Exercise details> Repeat the listing word for word, but skip any pictures.

►

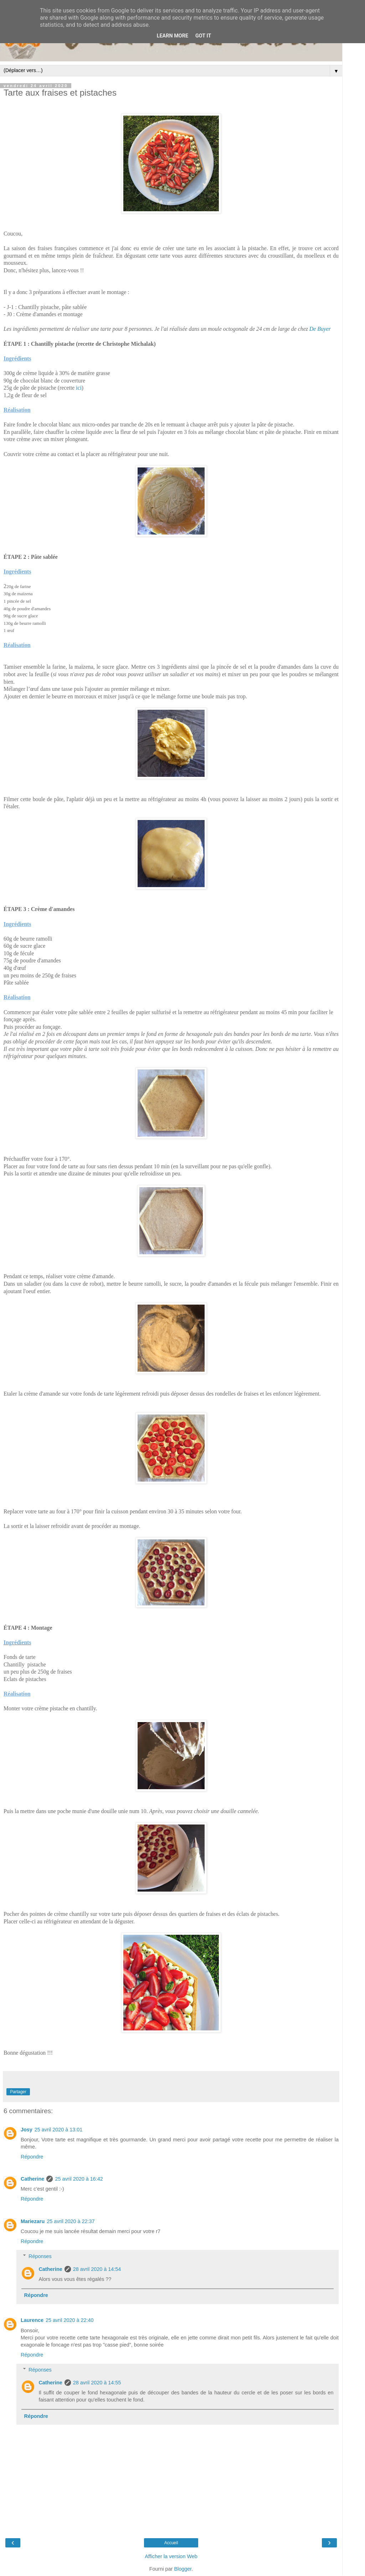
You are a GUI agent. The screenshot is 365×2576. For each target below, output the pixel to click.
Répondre (32, 2157)
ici (79, 388)
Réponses (40, 2256)
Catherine (32, 2179)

◄

Task solution>
You are a GUI agent. The screenshot is 365×2576. For each target below, output the pixel to click.
Répondre (32, 2157)
ici (79, 388)
Réponses (40, 2256)
Catherine (32, 2179)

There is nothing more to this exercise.